AS3.13 - Understanding volcano-climate impacts and the stratospheric aerosol layer
Convener: Davide Zanchettin
Co-conveners: Myriam Khodri, Graham Mann, Lauren Marshall, Shih-Wei Fang
Volcanic aerosol clouds from major tropical eruptions cause periods of strong surface cooling in the historical climate record and are dominant influences within decadal surface temperature trends. Advancing our understanding of the influence of volcanoes on climate relies upon better knowledge of (i) the radiative forcings of past eruptions and the microphysical, chemical and dynamical processes which affect the evolution of stratospheric aerosol properties and (ii) the response mechanisms governing post-eruption climate variability and their dependency on the climate state at the time of the eruption. This can only be achieved by combining information from satellite and in-situ observations of recent eruptions, stratospheric aerosol and climate modelling activities, and reconstructions of past volcanic histories and post-eruption climate state from proxies.

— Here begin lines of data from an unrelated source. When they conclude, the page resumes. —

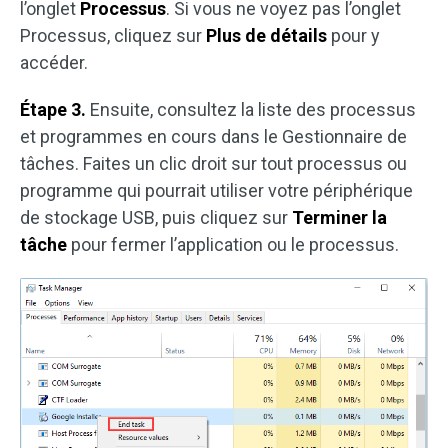
l’onglet
Processus
. Si vous ne voyez pas l’onglet
Processus, cliquez sur
Plus de détails
pour y
accéder.
Étape 3.
Ensuite, consultez la liste des processus
et programmes en cours dans le Gestionnaire de
tâches. Faites un clic droit sur tout processus ou
programme qui pourrait utiliser votre périphérique
de stockage USB, puis cliquez sur
Terminer la
tâche
pour fermer l’application ou le processus.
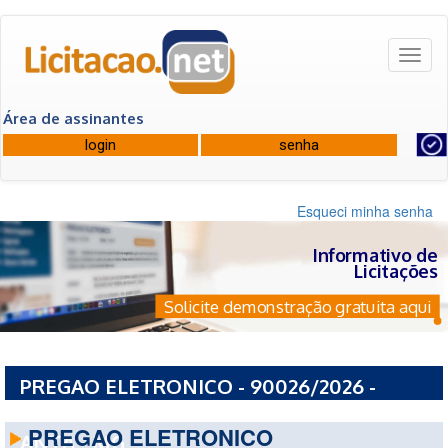
Toggl
naviga
Área de assinantes
Esqueci minha senha
Informativo de
Licitações
Solicite demonstração gratuita aqui
PREGAO ELETRONICO - 90026/2026 -
PREFEITURA MUNICIPAL DE PEDRA DO
PREGAO ELETRONICO
ANTA - MG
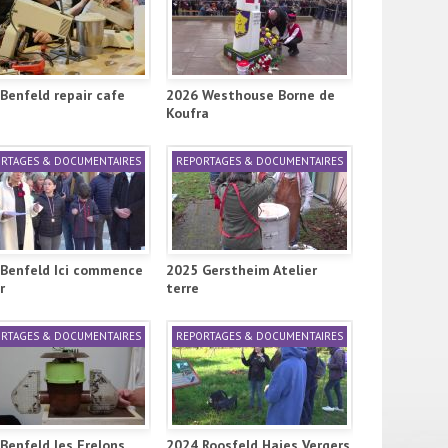
Benfeld repair cafe
2026 Westhouse Borne de
Koufra
RTAGES & DOCUMENTAIRES
REPORTAGES & DOCUMENTAIRES
Benfeld Ici commence
2025 Gerstheim Atelier
r
terre
RTAGES & DOCUMENTAIRES
REPORTAGES & DOCUMENTAIRES
Benfeld les Frelons
2024 Roosfeld Haies Vergers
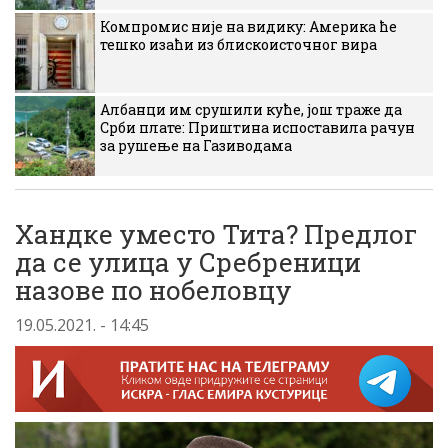
Компромис није на видику: Америка ће
тешко изаћи из блискоисточног вира
Албанци им срушили куће, још траже да
Срби плате: Приштина испоставила рачун
за рушење на Газиводама
Хандке уместо Тита? Предлог
да се улица у Сребреници
назове по нобеловцу
19.05.2021. - 14:45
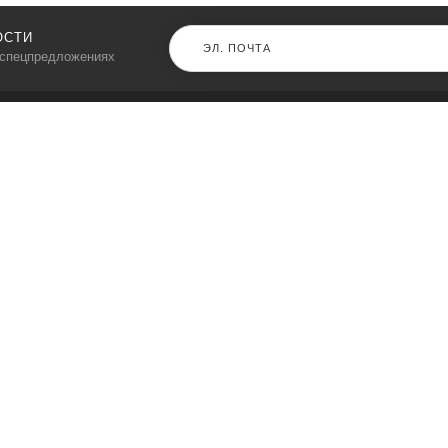
ОСТИ
 спецпредложениях
КАТАЛОГ
⠀
Кресла компьютерные
Пылесосы
Кронштейны для монитора
Чемоданы
Кронштейны для телевизора
Мультиварки
Кронштейн для микрофонов
Аквариумы
Кулеры для телефонов
Телескопы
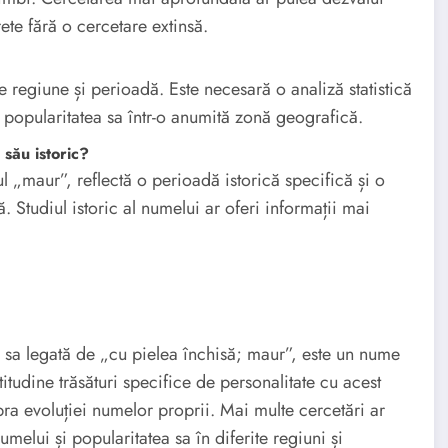
te fără o cercetare extinsă.
 regiune și perioadă. Este necesară o analiză statistică
li popularitatea sa într-o anumită zonă geografică.
 său istoric?
l „maur”, reflectă o perioadă istorică specifică și o
 Studiul istoric al numelui ar oferi informații mai
a sa legată de „cu pielea închisă; maur”, este un nume
itudine trăsături specifice de personalitate cu acest
ra evoluției numelor proprii. Mai multe cercetări ar
melui și popularitatea sa în diferite regiuni și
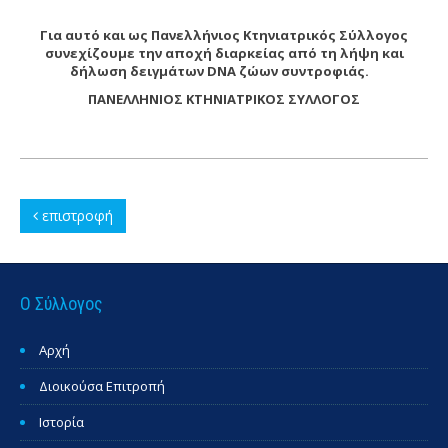
Για αυτό και ως Πανελλήνιος Κτηνιατρικός Σύλλογος
συνεχίζουμε την αποχή διαρκείας από τη λήψη και
δήλωση δειγμάτων DNA ζώων συντροφιάς.
ΠΑΝΕΛΛΗΝΙΟΣ ΚΤΗΝΙΑΤΡΙΚΟΣ ΣΥΛΛΟΓΟΣ
επιστροφή
Ο Σύλλογος
Αρχή
Διοικούσα Επιτροπή
Ιστορία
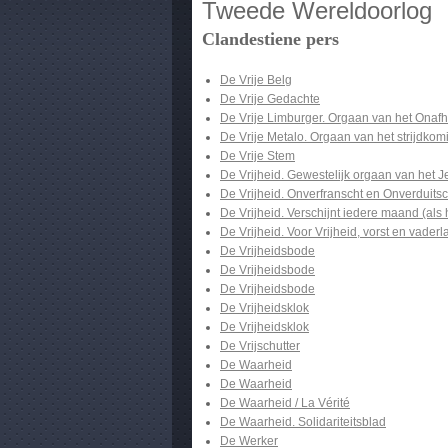
Tweede Wereldoorlog
Clandestiene pers
De Vrije Belg
De Vrije Gedachte
De Vrije Limburger. Orgaan van het Onafh
De Vrije Metalo. Orgaan van het strijdkom
De Vrije Stem
De Vrijheid. Gewestelijk orgaan van het 
De Vrijheid. Onverfranscht en Onverduitsc
De Vrijheid. Verschijnt iedere maand (als 
De Vrijheid. Voor Vrijheid, vorst en vader
De Vrijheidsbode
De Vrijheidsbode
De Vrijheidsbode
De Vrijheidsklok
De Vrijheidsklok
De Vrijschutter
De Waarheid
De Waarheid
De Waarheid / La Vérité
De Waarheid. Solidariteitsblad
De Werker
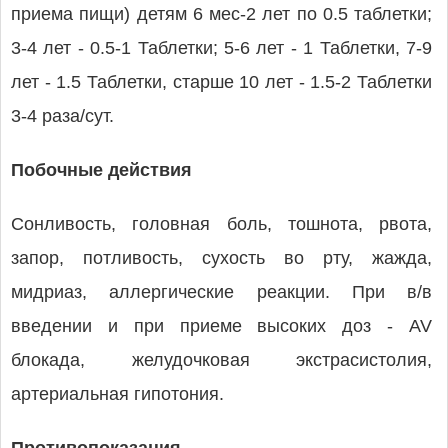
приема пищи) детям 6 мес-2 лет по 0.5 таблетки;
3-4 лет - 0.5-1 Таблетки; 5-6 лет - 1 Таблетки, 7-9
лет - 1.5 Таблетки, старше 10 лет - 1.5-2 Таблетки
3-4 раза/сут.
Побочные действия
Сонливость, головная боль, тошнота, рвота,
запор, потливость, сухость во рту, жажда,
мидриаз, аллергические реакции. При в/в
введении и при приеме высоких доз - AV
блокада, желудочковая экстрасистолия,
артериальная гипотония.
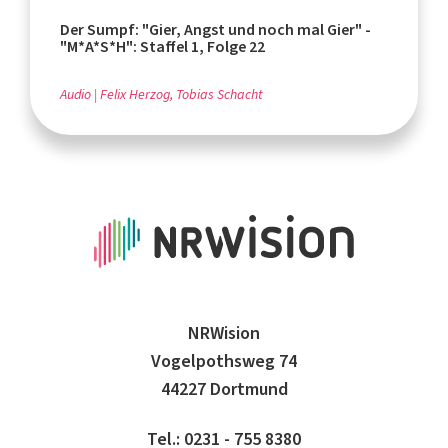
Der Sumpf: "Gier, Angst und noch mal Gier" -
"M*A*S*H": Staffel 1, Folge 22
Audio
Felix Herzog, Tobias Schacht
NRWision
Vogelpothsweg 74
44227 Dortmund
Tel.: 0231 - 755 8380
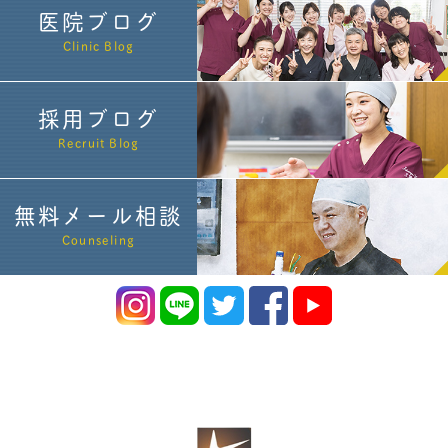
医院ブログ
Clinic Blog
採用ブログ
Recruit Blog
無料メール相談
Counseling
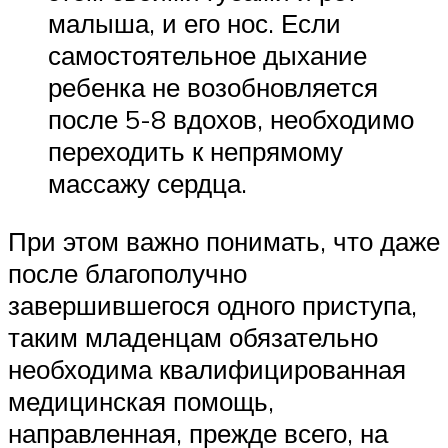
малыша, и его нос. Если
самостоятельное дыхание
ребенка не возобновляется
после 5-8 вдохов, необходимо
переходить к непрямому
массажу сердца.
При этом важно понимать, что даже
после благополучно
завершившегося одного приступа,
таким младенцам обязательно
необходима квалифицированная
медицинская помощь,
направленная, прежде всего, на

In recent years the smoke from intense wildfires in North America and Australia has also been an important component of the stratospheric aerosol layer, the presence of organic aerosol and meteoric particles in background conditions now also firmly established.
This session seeks presentations from research aimed at better understanding the stratospheric aerosol layer, its volcanic perturbations and the associated impacts on climate through the post-industrial period (1750-present) and also those further back in the historical record. Observational and model studies on the 2022 eruption of Hunga Tonga are especially welcomed.
We also welcome contributions to understand the societal impacts of volcanic eruptions and the human responses to them. Contributions addressing volcanic influences on atmospheric composition, such as changes in stratospheric water vapour, ozone and other trace gases are also encouraged.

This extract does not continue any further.